About this exercise:
Exactly as written, please set down all of the entries again, with no pictures.

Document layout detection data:

Segment Open

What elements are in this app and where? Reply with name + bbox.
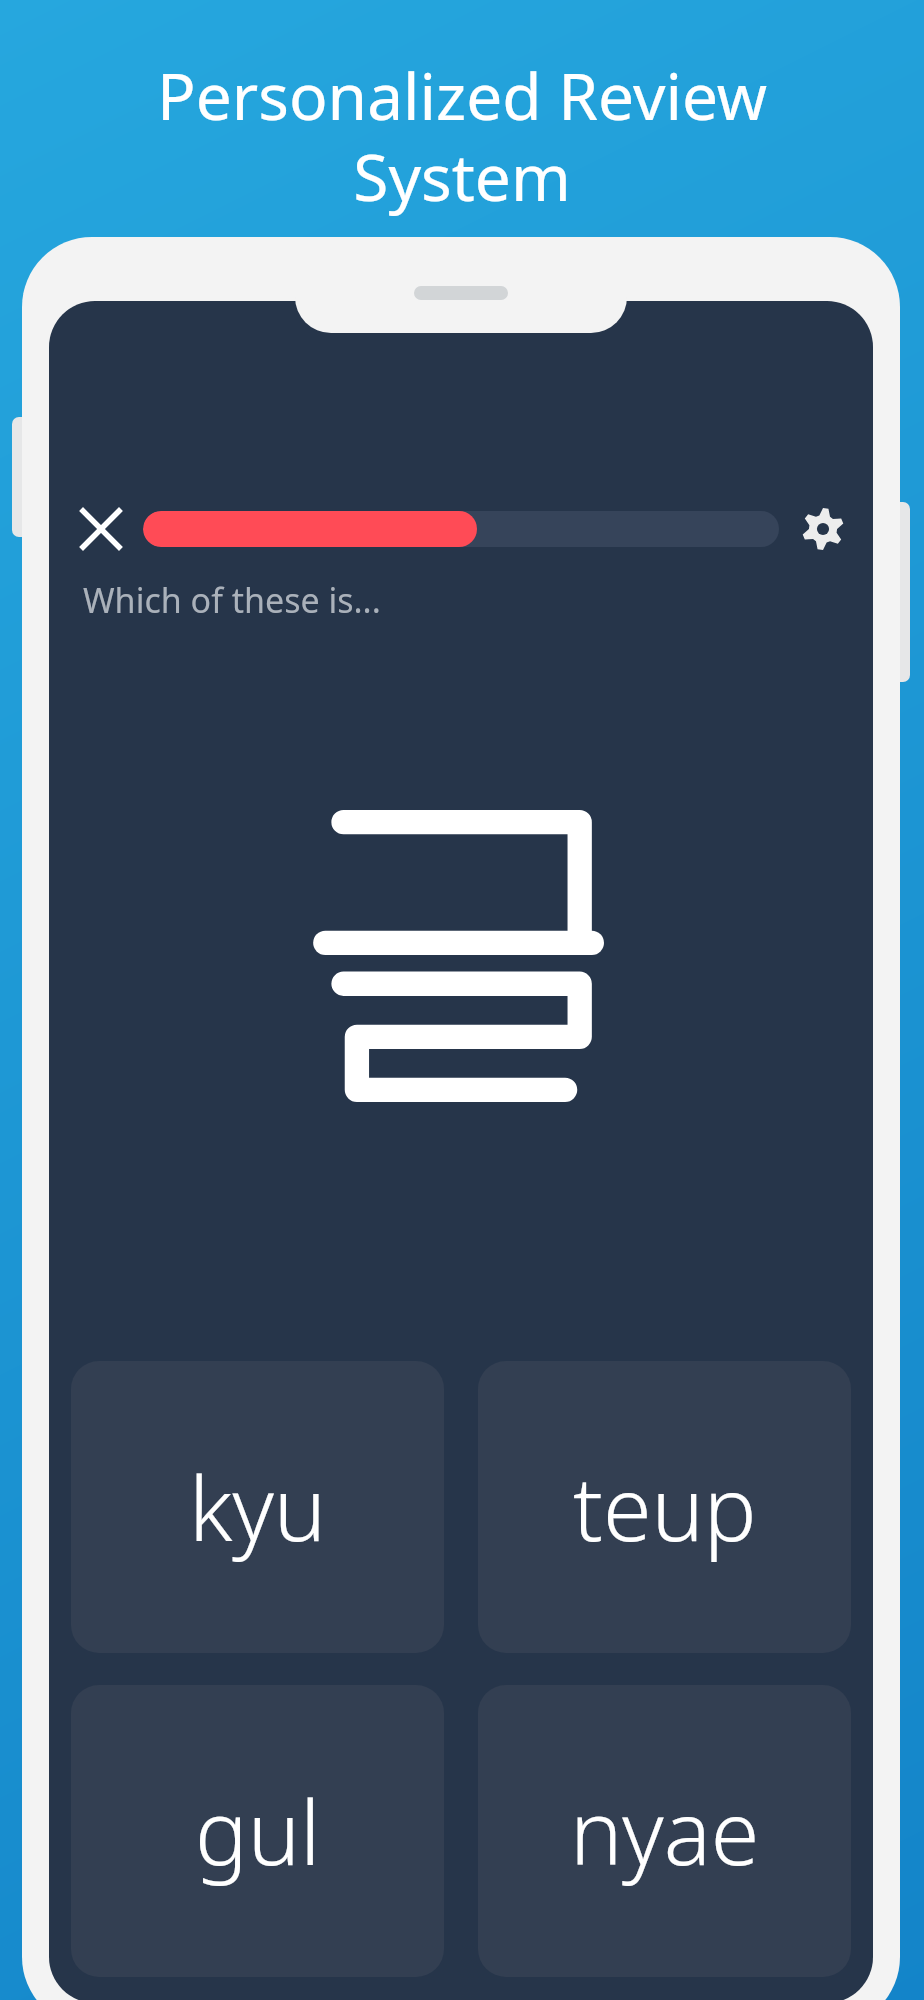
- button[interactable]: gul: [71, 1685, 444, 1977]
- staticText: Personalized Review System: [40, 52, 884, 220]
- staticText: nyae: [570, 1771, 760, 1891]
- button[interactable]: kyu: [71, 1361, 444, 1653]
- button[interactable]: Settings: [793, 499, 853, 559]
- button[interactable]: nyae: [478, 1685, 851, 1977]
- staticText: gul: [195, 1771, 321, 1891]
- staticText: teup: [573, 1447, 757, 1567]
- button[interactable]: Close: [69, 497, 133, 561]
- staticText: Which of these is...: [83, 577, 381, 623]
- staticText: kyu: [189, 1447, 327, 1567]
- button[interactable]: teup: [478, 1361, 851, 1653]
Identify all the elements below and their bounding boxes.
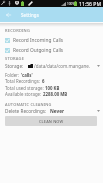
staticText: Total Recordings: [5,78,42,84]
staticText: Total used storage: [5,85,45,91]
button[interactable]: Delete Recordings: [0,107,103,115]
button[interactable]: Record Incoming Calls [0,35,103,45]
staticText: 'calls' [21,72,33,78]
button[interactable]: Record Outgoing Calls [0,45,103,55]
staticText: Storage: [5,63,24,69]
staticText: 6 [42,78,45,84]
staticText: CLEAN NOW [39,119,64,124]
button[interactable]: Back [3,10,13,20]
staticText: 100% [67,2,75,6]
staticText: Record Outgoing Calls [13,47,64,54]
staticText: 100 KB [45,85,60,91]
staticText: /data/data/com.mangane. [34,63,91,69]
staticText: Never [50,108,65,114]
button[interactable]: CLEAN NOW [5,116,97,126]
staticText: STORAGE [5,56,25,61]
staticText: RECORDING [5,28,31,33]
staticText: Delete Recordings: [5,108,47,114]
staticText: Folder: [5,72,21,78]
staticText: Settings [21,12,39,18]
staticText: Available storage: [5,91,43,97]
staticText: 11:56 PM [79,1,102,8]
staticText: AUTOMATIC CLEANING [5,102,52,107]
staticText: Record Incoming Calls [13,37,64,44]
button[interactable]: Storage: [0,62,103,70]
staticText: 2288.00 MB [43,91,68,97]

Segment Closed

Response:
What elements are in this app and where? Reply with name + bbox.
- button[interactable]: gul: [71, 1685, 444, 1977]
- staticText: Personalized Review System: [40, 52, 884, 220]
- staticText: nyae: [570, 1771, 760, 1891]
- button[interactable]: kyu: [71, 1361, 444, 1653]
- button[interactable]: Settings: [793, 499, 853, 559]
- button[interactable]: nyae: [478, 1685, 851, 1977]
- staticText: gul: [195, 1771, 321, 1891]
- staticText: teup: [573, 1447, 757, 1567]
- button[interactable]: Close: [69, 497, 133, 561]
- staticText: Which of these is...: [83, 577, 381, 623]
- staticText: kyu: [189, 1447, 327, 1567]
- button[interactable]: teup: [478, 1361, 851, 1653]
Identify all the elements below and their bounding boxes.
staticText: Total Recordings: [5,78,42,84]
staticText: Total used storage: [5,85,45,91]
button[interactable]: Delete Recordings: [0,107,103,115]
button[interactable]: Record Incoming Calls [0,35,103,45]
staticText: 'calls' [21,72,33,78]
button[interactable]: Record Outgoing Calls [0,45,103,55]
staticText: Storage: [5,63,24,69]
staticText: 6 [42,78,45,84]
staticText: CLEAN NOW [39,119,64,124]
button[interactable]: Back [3,10,13,20]
staticText: 100% [67,2,75,6]
staticText: Record Outgoing Calls [13,47,64,54]
staticText: 100 KB [45,85,60,91]
staticText: /data/data/com.mangane. [34,63,91,69]
staticText: Never [50,108,65,114]
button[interactable]: CLEAN NOW [5,116,97,126]
staticText: STORAGE [5,56,25,61]
staticText: RECORDING [5,28,31,33]
staticText: Delete Recordings: [5,108,47,114]
staticText: Folder: [5,72,21,78]
staticText: Settings [21,12,39,18]
staticText: Available storage: [5,91,43,97]
staticText: 11:56 PM [79,1,102,8]
staticText: AUTOMATIC CLEANING [5,102,52,107]
staticText: Record Incoming Calls [13,37,64,44]
button[interactable]: Storage: [0,62,103,70]
staticText: 2288.00 MB [43,91,68,97]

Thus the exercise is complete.